> _What needs to be done_
Pull each line containing "ระเบ" out of the data and copy it.

────────────────────────────────────────

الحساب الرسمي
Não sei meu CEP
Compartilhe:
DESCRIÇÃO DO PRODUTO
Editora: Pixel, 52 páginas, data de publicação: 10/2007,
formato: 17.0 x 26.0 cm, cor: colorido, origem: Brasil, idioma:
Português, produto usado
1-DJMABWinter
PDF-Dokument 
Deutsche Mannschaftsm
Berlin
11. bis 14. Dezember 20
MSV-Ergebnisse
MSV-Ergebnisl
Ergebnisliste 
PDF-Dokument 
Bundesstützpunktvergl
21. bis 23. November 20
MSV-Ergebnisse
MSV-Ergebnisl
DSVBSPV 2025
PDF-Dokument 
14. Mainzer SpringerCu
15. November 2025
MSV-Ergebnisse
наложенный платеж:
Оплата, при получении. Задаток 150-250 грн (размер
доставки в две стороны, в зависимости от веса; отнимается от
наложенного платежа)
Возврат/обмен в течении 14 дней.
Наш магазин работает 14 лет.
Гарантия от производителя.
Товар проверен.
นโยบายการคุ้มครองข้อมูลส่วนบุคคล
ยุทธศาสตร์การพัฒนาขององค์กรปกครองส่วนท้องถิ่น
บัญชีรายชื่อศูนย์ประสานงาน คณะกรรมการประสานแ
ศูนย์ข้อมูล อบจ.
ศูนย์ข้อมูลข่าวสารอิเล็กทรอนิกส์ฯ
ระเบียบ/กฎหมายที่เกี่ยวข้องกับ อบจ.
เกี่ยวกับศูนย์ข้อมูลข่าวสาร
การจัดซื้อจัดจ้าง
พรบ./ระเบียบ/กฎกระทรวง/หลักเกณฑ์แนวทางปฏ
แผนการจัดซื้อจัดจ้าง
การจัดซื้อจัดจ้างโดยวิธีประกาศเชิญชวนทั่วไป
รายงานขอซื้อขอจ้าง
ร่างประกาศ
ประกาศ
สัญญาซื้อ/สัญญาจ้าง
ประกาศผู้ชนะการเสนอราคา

────────────────────────────────────────

> _Exercise solution_
ระเบียบ/กฎหมายที่เกี่ยวข้องกับ อบจ.
พรบ./ระเบียบ/กฎกระทรวง/หลักเกณฑ์แนวทางปฏ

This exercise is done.